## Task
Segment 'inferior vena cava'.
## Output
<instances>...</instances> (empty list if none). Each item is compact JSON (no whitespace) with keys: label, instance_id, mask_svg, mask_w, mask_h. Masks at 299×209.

...

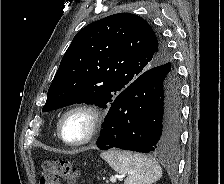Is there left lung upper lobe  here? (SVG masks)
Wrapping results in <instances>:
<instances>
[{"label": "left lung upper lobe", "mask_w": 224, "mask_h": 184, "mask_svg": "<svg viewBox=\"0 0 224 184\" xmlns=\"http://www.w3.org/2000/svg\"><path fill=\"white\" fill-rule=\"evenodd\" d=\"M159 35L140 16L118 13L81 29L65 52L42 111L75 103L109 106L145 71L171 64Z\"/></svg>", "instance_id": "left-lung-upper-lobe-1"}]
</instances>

#### [What you will do]
Give the exact lines, and only those, from the line containing "Segment 'inferior vena cava'." through the line containing "<instances>...</instances> (empty list" in the entries above.

#### [Exercise answer]
Segment 'inferior vena cava'.
## Output
<instances>...</instances> (empty list if none). Each item is compact JSON (no whitespace) with keys: label, instance_id, mask_svg, mask_w, mask_h. Masks at 299×209.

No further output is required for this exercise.